High-Dimensional Biomarker Panel Joint Distribution Simulations
We developed and evaluated GAN for higher dimensional distributions.
Dataset and Data Pre-Processing: For these experiments, the joint distribution of 14 of the 16 diabetes-relevant biomarkers from the univariate setting was assessed.
High-sensitivity C-reactive protein (hs-CRP) and ferritin were excluded from the list of biomarkers; ferritin was excluded because of sample size and hs-CRP was excluded because assay methodologies changed across the NHANES data sets.
GAN Architecture: The architecture of the conditional GAN was based on Xu et al . 12 for tabular data.

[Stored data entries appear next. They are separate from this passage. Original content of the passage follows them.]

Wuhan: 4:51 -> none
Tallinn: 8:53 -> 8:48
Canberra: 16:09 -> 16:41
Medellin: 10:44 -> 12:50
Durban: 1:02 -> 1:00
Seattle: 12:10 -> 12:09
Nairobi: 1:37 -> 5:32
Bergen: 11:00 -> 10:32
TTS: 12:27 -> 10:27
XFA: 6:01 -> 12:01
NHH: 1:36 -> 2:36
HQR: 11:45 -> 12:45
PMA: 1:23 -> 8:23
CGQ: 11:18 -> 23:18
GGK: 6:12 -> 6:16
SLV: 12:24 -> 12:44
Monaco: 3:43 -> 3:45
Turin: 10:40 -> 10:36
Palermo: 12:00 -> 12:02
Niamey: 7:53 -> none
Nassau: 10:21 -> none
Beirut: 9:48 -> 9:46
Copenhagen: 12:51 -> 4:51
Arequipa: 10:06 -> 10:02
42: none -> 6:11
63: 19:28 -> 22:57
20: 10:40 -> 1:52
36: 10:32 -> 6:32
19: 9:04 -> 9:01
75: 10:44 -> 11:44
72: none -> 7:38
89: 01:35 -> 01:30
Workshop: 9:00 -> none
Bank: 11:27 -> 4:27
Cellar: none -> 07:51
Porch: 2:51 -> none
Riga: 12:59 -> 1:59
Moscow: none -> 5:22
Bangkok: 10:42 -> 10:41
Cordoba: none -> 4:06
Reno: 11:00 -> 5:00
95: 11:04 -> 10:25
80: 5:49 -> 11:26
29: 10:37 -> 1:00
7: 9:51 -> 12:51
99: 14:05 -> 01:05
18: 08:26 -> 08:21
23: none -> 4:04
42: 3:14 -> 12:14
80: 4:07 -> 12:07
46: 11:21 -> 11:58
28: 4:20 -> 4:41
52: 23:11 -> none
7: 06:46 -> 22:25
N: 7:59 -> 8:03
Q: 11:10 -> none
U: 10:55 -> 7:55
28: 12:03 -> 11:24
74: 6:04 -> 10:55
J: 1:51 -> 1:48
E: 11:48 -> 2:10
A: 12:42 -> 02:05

Two fully connected hidden layers of size 256 were used in both generator and discriminator. In the generator, batch-normalization and ReLU activation functions were used after each fully connected layer. A variational Gaussian mixture model was used to identify the modality of the data and apply normalization specific to the mode. After two hidden layers, the synthetic row representation is generated. The scalar values of this representation are generated using tanh activation, while the mode indicator and discrete values are generated by Gumbel softmax.
In the discriminator, we used leaky ReLU function and dropout on each hidden layer. The PacGAN framework with 10 samples in each pack was used to reduce mode collapse 13.
The model was trained for 1000 epochs with batch size of 300 and five discriminator steps.
Data Analysis: For visualization, the t-distributed stochastic neighbor embedding (t-SNE), uniform manifold approximation and projection (UMAP) and principal components analysis (PCA) were used to obtain the two-dimensional projections of the 14-dimensional data. TheRtsne , umap packages and prcomp function in R were used. The perplexity and theta hyperparameters were set to 50 and 0.5, respectively, for t-SNE. The ggpairs package was used to generate pairs panel plots containing univariate densities, bivariate scatter plots and Spearman rank correlation of the test data and GAN-generated distributions. Seven of the 14 biomarkers were assessed in pairs panel plots to keep the number and size of the bivariate plots amenable for visual interpretation.